Thriller on USA is by the numbers

MEDIA MONITOR

February 19, 1992|By Steve McKerrow

ON AND OFF THE AIR:

* In TV movies, especially the original thrillers regularly released on the USA cable network, the formula seems to be: Homicide = 1 hero + 4 suspects x ? victims.

It certainly holds true in "Blindman's Bluff" , tonight's latest USA premiere (at 9 o'clock).

The hero is a recently blinded college professor/author, played with taciturn believability by Robert Urich, lately of "Spenser for Hire."

He's also one of the murder suspects and a potential murder target. Among the others are his best friend (Ron Perlman, who was shaggy Vincent on "Beauty and the Beast"), his old girlfriend (Lisa Eilbacher) and his therapist/new girlfriend (Patricia Clarkson).

The film never loses its plug-in-the-characters formula feel, but you really don't know where it is going for some time.
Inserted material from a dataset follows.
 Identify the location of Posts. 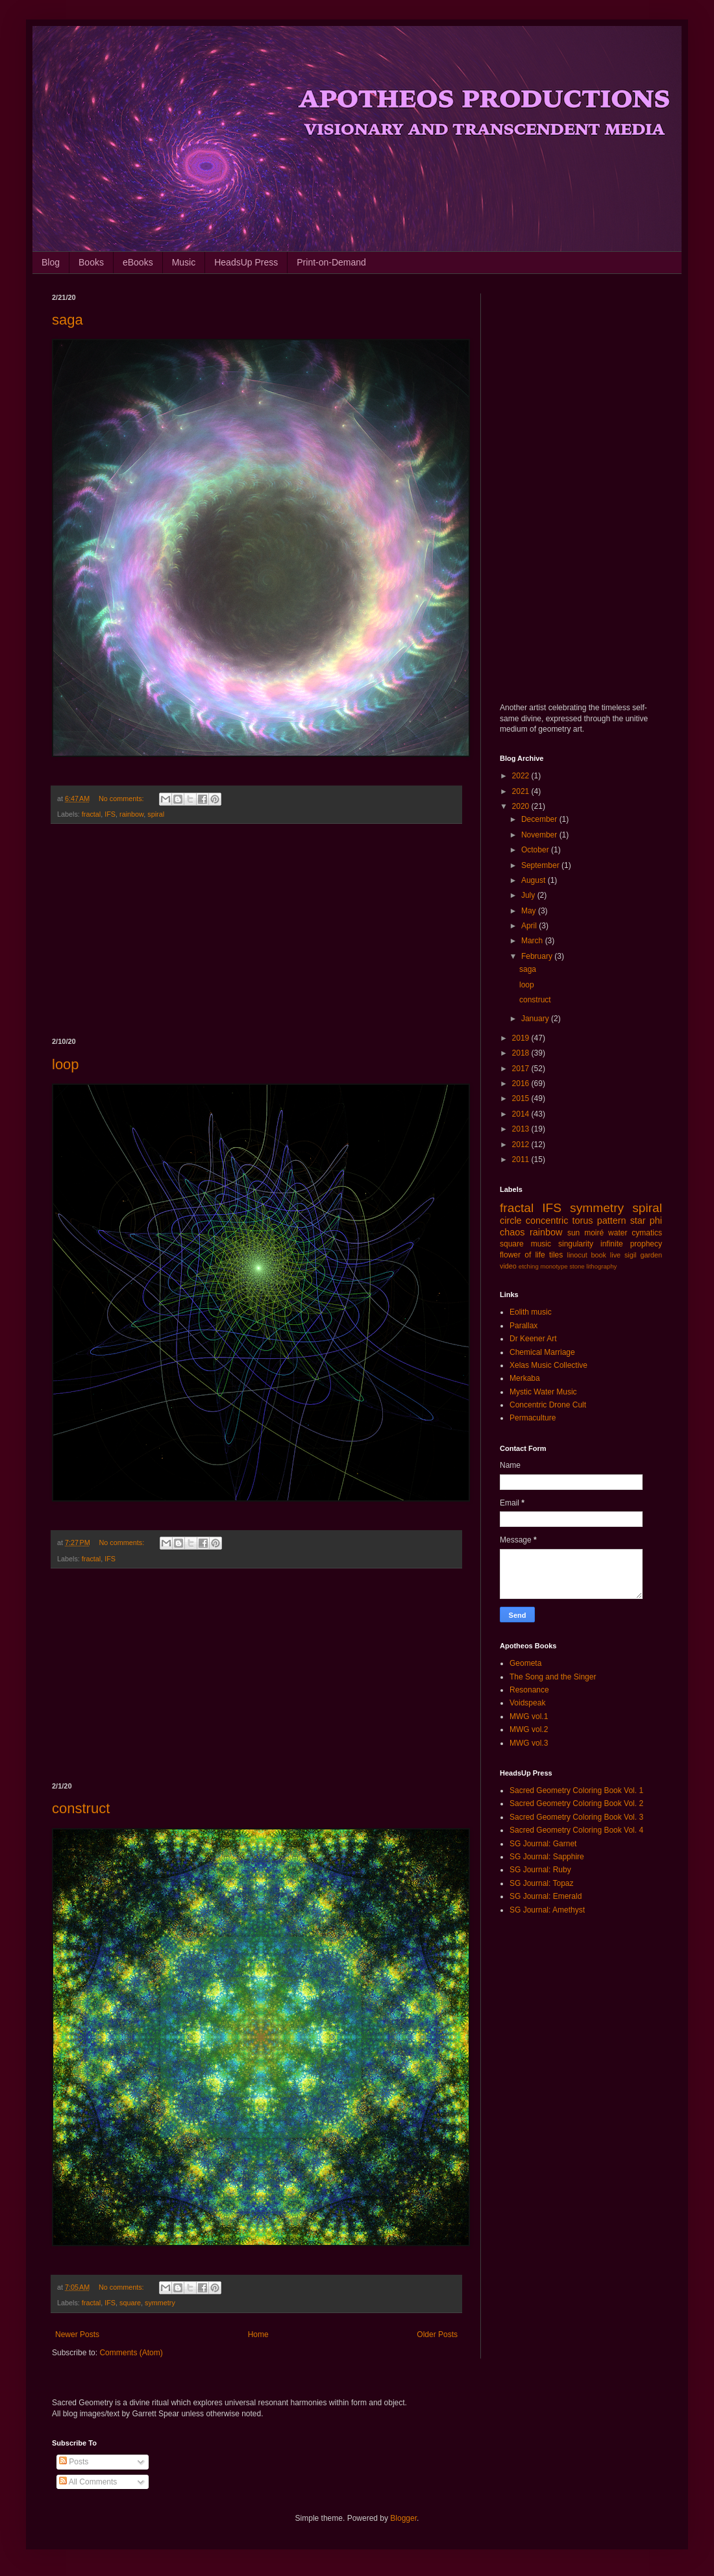
(73, 2461).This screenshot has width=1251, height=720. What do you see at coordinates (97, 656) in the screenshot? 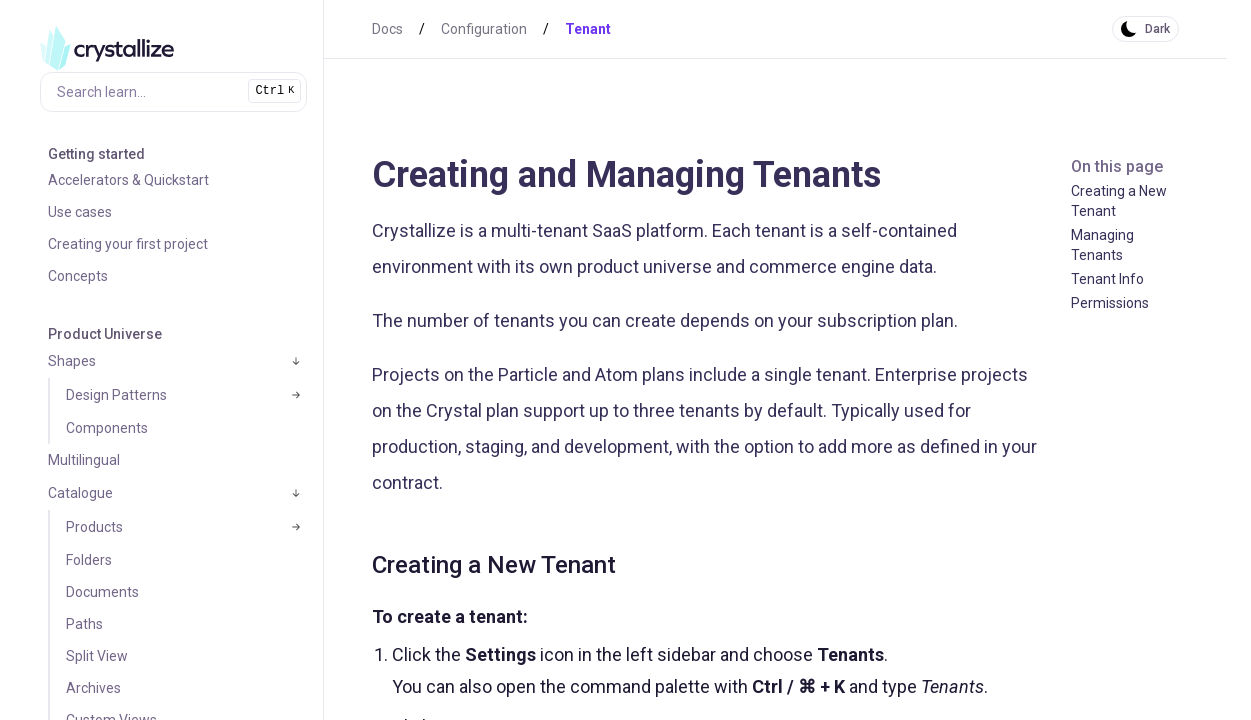
I see `Split View` at bounding box center [97, 656].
And if anything, Urich underplays the tension of being blind and both suspect and possible victim.

* Actor Michael Douglas, teen star Luke Perry (of the Fox series "Beverly Hills 90210"), baseball strikeout king Nolan Ryan, and victims' rights activist Ellen Levin are guests tonight on NBC's latest "First Person With Maria Shriver" special (at 10 o'clock, WMAR-Channel 2).

Media Monitor's favorite quote is from fortysomething Ryan, who says, "Sometimes I see old teammates of mine and see their children -- and then realize I'm pitching against their kids now."
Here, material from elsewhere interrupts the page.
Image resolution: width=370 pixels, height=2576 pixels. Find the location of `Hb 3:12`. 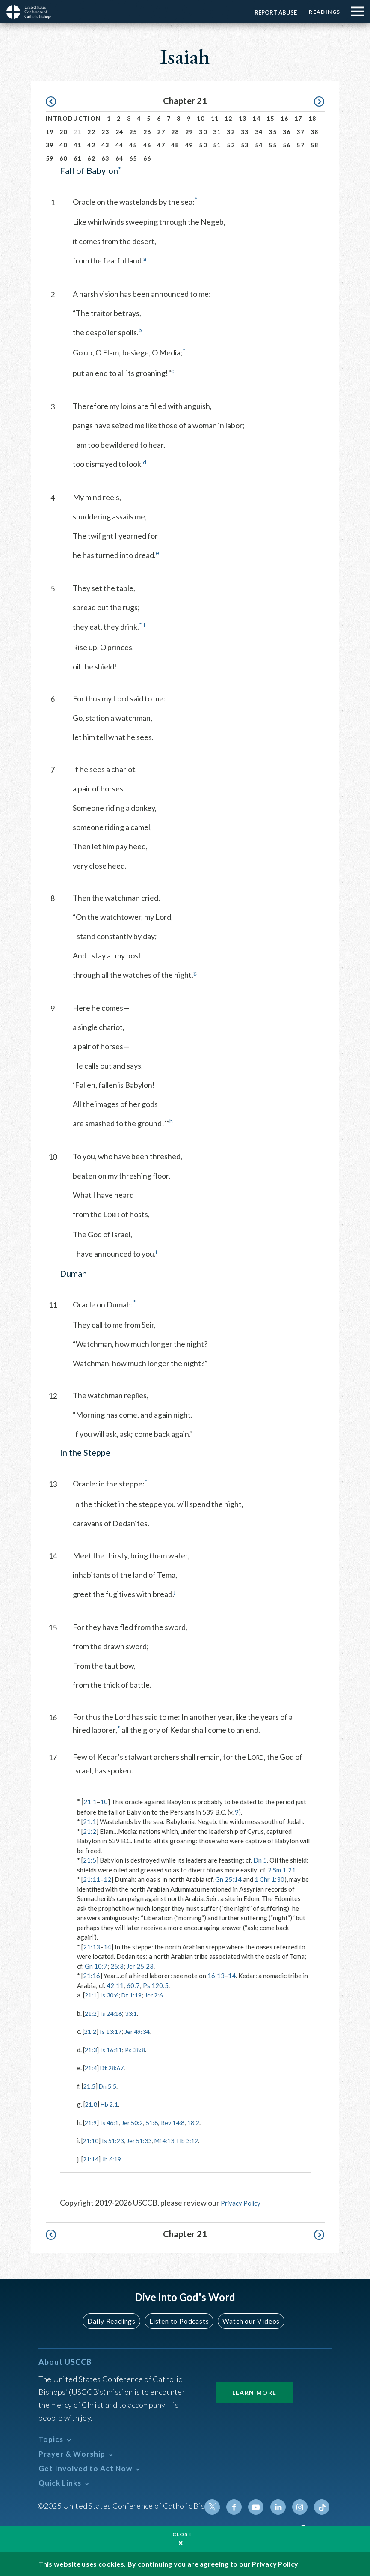

Hb 3:12 is located at coordinates (196, 2140).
Perry also delivers a worthwhile message when Shriver asks him about being a role model for teens: "I think kids should find their role models a lot closer to home."

* Following up yesterday's column about TV ratings, recent figures from Nielsen Media Research surprisingly answer the question of who watches the most TV: adults, teens or kids?
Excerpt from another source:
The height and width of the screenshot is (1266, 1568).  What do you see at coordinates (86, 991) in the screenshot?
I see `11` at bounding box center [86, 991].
Surprise: The most avid watchers are adults. As published in the trade magazine Electronic Media, the nod goes in descending order to adults, kids and teens.

Average November viewing for adults, for example, was 4 hours and 40 minutes daily; for kids, 3:20 and for teens, 3:14.

And the total number of hours TV was being watched per day in an average household? A fairly astonishing 7:26 hours. And that was before the "Olympic Winter Games" began!